[WORK INSTRUCTIONS]: When a line below contains the word "Selain", copy that line.

(Saved entries)
◆ ◆ ◆

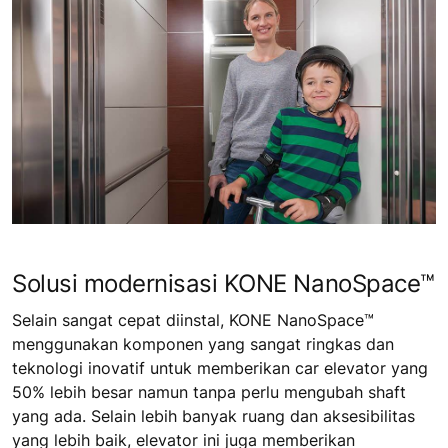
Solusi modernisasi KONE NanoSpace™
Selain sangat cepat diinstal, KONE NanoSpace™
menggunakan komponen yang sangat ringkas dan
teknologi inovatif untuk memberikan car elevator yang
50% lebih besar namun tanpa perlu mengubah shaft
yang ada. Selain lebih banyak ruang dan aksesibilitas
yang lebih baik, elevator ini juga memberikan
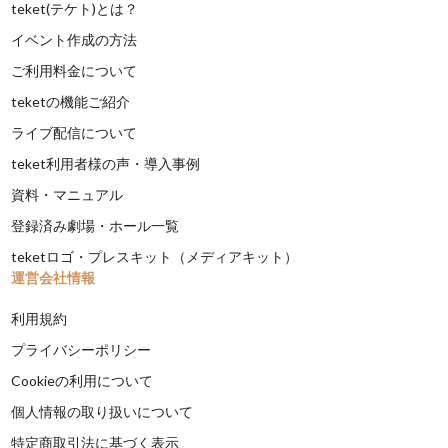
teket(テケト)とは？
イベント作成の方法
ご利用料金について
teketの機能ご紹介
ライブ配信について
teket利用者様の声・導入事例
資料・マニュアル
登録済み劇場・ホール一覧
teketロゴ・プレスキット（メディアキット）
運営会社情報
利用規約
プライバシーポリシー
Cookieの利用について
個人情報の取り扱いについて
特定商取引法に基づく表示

◆ ◆ ◆

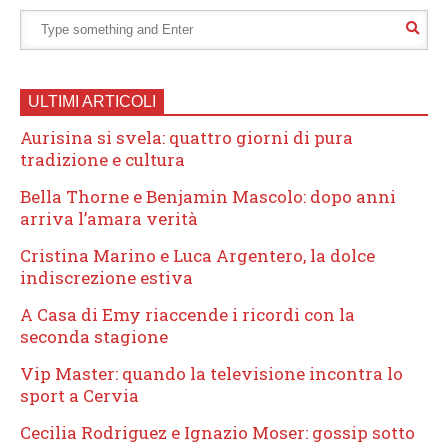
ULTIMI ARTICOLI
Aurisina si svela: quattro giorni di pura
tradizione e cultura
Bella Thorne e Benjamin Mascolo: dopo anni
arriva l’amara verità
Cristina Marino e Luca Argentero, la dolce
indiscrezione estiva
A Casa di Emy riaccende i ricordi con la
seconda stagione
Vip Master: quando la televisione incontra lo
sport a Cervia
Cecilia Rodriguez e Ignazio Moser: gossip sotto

◆ ◆ ◆

[RESPONSE AREA]:
Selain sangat cepat diinstal, KONE NanoSpace™
yang ada. Selain lebih banyak ruang dan aksesibilitas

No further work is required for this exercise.